El suelo se meneaba como si fuera el de un barco, así que Franz tuvo que separar las piernas para no caerse. El libro se mantuvo quieto un momento pero al final abrió su contraportada, mostrando la última página.
Franz miró y vio un párrafo escrito a mano, indudablemente con la letra de Calatrava. Lo leyó con detenimiento.
—¡Vaya! —dijo en voz alta—. Quién lo hubiera dicho.
Rápidamente, Franz plantó el antebrazo derecho sobre la contraportada del libro de forma que solo la tela de su camisa la tocaba, sujetó con fuerza la última página con la mano izquierda y la arrancó.
El libro estalló de ira y gritó como un demonio. Franz se guardó la página en el bolsillo, recogió el dinosaurio de plástico del suelo y salió corriendo de la habitación. Otro par de trozos de madera se desprendieron del techo según salía.
Los escalofriantes aullidos del libro aún se oían cuando cruzó los salones y los pasillos sembrados de escombros. El polvo hacía casi imposible ver nada.
Finalmente, encontró la puerta principal y salió al jardín. La mansión Figueroa seguía crujiendo como un cascarón en medio de una tormenta.
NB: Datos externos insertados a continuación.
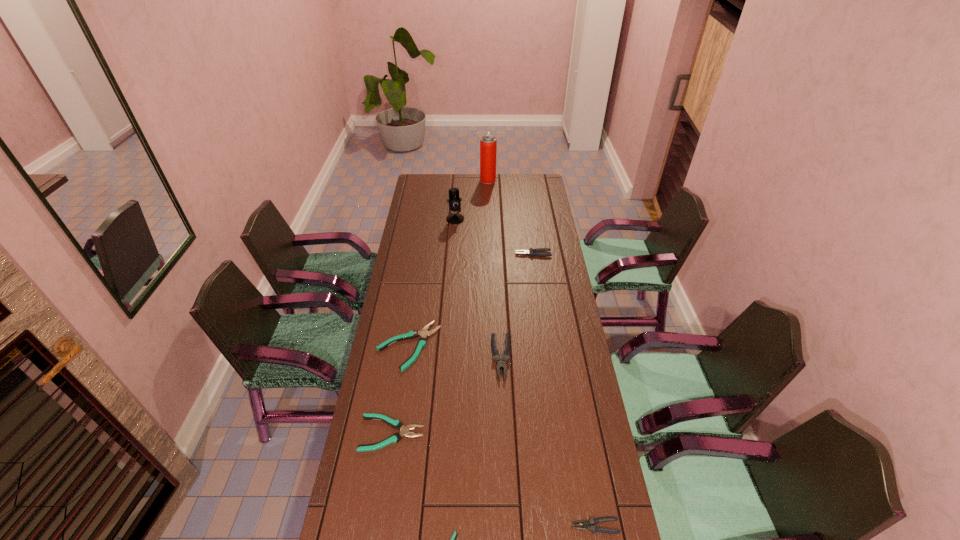 This screenshot has width=960, height=540. Identify the location of vacant point located 0.230m at the gripping part of the nearest gray pliers. (486, 526).

The height and width of the screenshot is (540, 960). In order to click on free space located at the gripping part of the nearest gray pliers in this screenshot , I will do click(475, 526).

Identify the location of blank space located on the right of the fifth tallest pliers. This screenshot has height=540, width=960. (471, 433).

Where is `object at the far edge`? The height and width of the screenshot is (540, 960). object at the far edge is located at coordinates (488, 143).

At what (x,y) coordinates should I click in order to perform the action: click on free space at the far edge of the desktop. Please return your answer as a coordinate pair (x, y). The height and width of the screenshot is (540, 960). Looking at the image, I should click on (444, 187).

The image size is (960, 540). In order to click on vacant space at the left edge of the desktop in this screenshot , I will do `click(403, 310)`.

In order to click on vacant space at the right edge in this screenshot , I will do `click(547, 365)`.

Identify the location of vacant point located between the smallest gray pliers and the black microphone. (525, 373).

The height and width of the screenshot is (540, 960). I want to click on vacant space in between the tallest object and the sixth nearest object, so tap(511, 217).

Locate an element on the screen. unoccupied area between the second biggest teal pliers and the second biggest gray pliers is located at coordinates point(463,343).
Paró un instante para recuperar el aliento, escupió y continuó la marcha al trote. Alcanzó la garita donde el guardia había dejado la escopeta que le había quitado, pero ninguno de los dos estaba allí. Franz blasfemó y siguió su camino hasta la calle.
Ya no quedaba nadie. El portón de salida estaba abierto de par en par.
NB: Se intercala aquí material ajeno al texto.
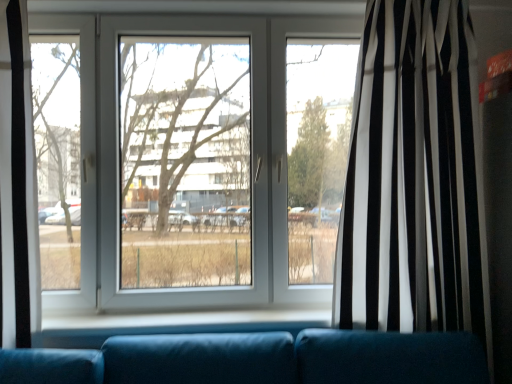 At what (x,y) coordinates should I click in order to perform the action: click on black/white striped curtain at right. Please return your answer as a coordinate pair (x, y). Looking at the image, I should click on (414, 178).

The image size is (512, 384). What do you see at coordinates (414, 178) in the screenshot?
I see `black/white striped curtain at right` at bounding box center [414, 178].

Locate an element on the screen. transparent glass window at center is located at coordinates (197, 159).

The image size is (512, 384). Describe the element at coordinates (197, 159) in the screenshot. I see `transparent glass window at center` at that location.

Image resolution: width=512 pixels, height=384 pixels. I want to click on black/white striped curtain at right, so click(x=414, y=178).

Which is more to the right, transparent glass window at center or black/white striped curtain at right?

black/white striped curtain at right.

Considering the positions of objects transparent glass window at center and black/white striped curtain at right in the image provided, who is behind, transparent glass window at center or black/white striped curtain at right?

Positioned behind is transparent glass window at center.

Is point (81, 208) farther from camera compared to point (379, 266)?

Yes.

From the image's perspective, between transparent glass window at center and black/white striped curtain at right, which one is located above?

From the image's view, transparent glass window at center is above.

From a real-world perspective, is transparent glass window at center located higher than black/white striped curtain at right?

Yes, from a real-world perspective, transparent glass window at center is above black/white striped curtain at right.

Considering the sizes of objects transparent glass window at center and black/white striped curtain at right in the image provided, who is thinner, transparent glass window at center or black/white striped curtain at right?

transparent glass window at center.

Consider the image. Which of these two, transparent glass window at center or black/white striped curtain at right, stands shorter?

transparent glass window at center.

Considering the sizes of transparent glass window at center and black/white striped curtain at right in the image, is transparent glass window at center bigger or smaller than black/white striped curtain at right?

Considering their sizes, transparent glass window at center takes up more space than black/white striped curtain at right.

Is transparent glass window at center surrounding black/white striped curtain at right?

No.

Is transparent glass window at center not near black/white striped curtain at right?

No, transparent glass window at center is not far from black/white striped curtain at right.

Is transparent glass window at center oriented towards black/white striped curtain at right?

No, transparent glass window at center is not turned towards black/white striped curtain at right.

Locate an element on the screen. The image size is (512, 384). curtain below the transparent glass window at center (from the image's perspective) is located at coordinates (414, 178).

Is black/white striped curtain at right to the right of transparent glass window at center from the viewer's perspective?

Yes.

Is black/white striped curtain at right further to camera compared to transparent glass window at center?

No, it is not.

Is point (354, 94) positioned before point (156, 278)?

Yes, it is.

From the image's perspective, relative to transparent glass window at center, is black/white striped curtain at right above or below?

Based on their image positions, black/white striped curtain at right is located beneath transparent glass window at center.

From a real-world perspective, is black/white striped curtain at right positioned above or below transparent glass window at center?

black/white striped curtain at right is situated lower than transparent glass window at center in the real world.

Considering the sizes of black/white striped curtain at right and transparent glass window at center in the image, is black/white striped curtain at right wider or thinner than transparent glass window at center?

In the image, black/white striped curtain at right appears to be wider than transparent glass window at center.

Considering the sizes of black/white striped curtain at right and transparent glass window at center in the image, is black/white striped curtain at right taller or shorter than transparent glass window at center?

black/white striped curtain at right is taller than transparent glass window at center.

Between black/white striped curtain at right and transparent glass window at center, which one has smaller size?

Smaller between the two is black/white striped curtain at right.

Is transparent glass window at center completely or partially inside black/white striped curtain at right?

No, transparent glass window at center is located outside of black/white striped curtain at right.

Is black/white striped curtain at right far away from transparent glass window at center?

Actually, black/white striped curtain at right and transparent glass window at center are a little close together.

Is black/white striped curtain at right facing away from transparent glass window at center?

No, black/white striped curtain at right is not facing away from transparent glass window at center.

I want to click on curtain in front of the transparent glass window at center, so click(414, 178).

Locate an element on the screen. The width and height of the screenshot is (512, 384). window that is behind the black/white striped curtain at right is located at coordinates (197, 159).

Locate an element on the screen. The height and width of the screenshot is (384, 512). window lying on the left of black/white striped curtain at right is located at coordinates (197, 159).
Franz salió al exterior y contempló el edificio, que aún temblaba. El ala oeste ya solo era un montón de escombros y tarde o temprano toda acabaría igual, pero él no pensaba quedarse hasta el final.
El Pontiac Solstice ya no estaba donde él lo había dejado aparcado; Greyland lo había usado para huir. Jodido inglés cobarde.
Franz se sentó en el suelo. Estaba agotado. Sólo quería un par de cervezas y un buen plato de lasaña, o unas setas a la plancha con salsa al ajo tostado.
Por la derecha apareció un Hummer H2 negro y reluciente a toda velocidad, que paró unos metros más allá de él. Tras él vinieron dos más, igual de limpios e igual de negros. Un Maybach 62 S azul marino seguido de otros dos todoterrenos derrapó en la grava y estacionó justo delante de él.
Franz se incorporó de un salto.
—¿Qué cojones pasa ahora?
Unas cuantas puertas se abrieron y de ellas salieron sendos tipos grandes como armarios, con traje negro, camisa blanca y gafas oscuras. Formaron una especie de corro alrededor del Maybach, que claramente era un modelo acorazado.
Franz se puso en guardia con los puños listos como un boxeador.
Uno de los tipos trajeados se le acercó.
—¿Franz Hauzman? ¿Es usted Franz Hauzman?
—Sí. ¿Qué quiere?
—Acompáñeme. El señor Wong Antoine Wang, presidente del gobierno del mundo, quiere hablar con usted.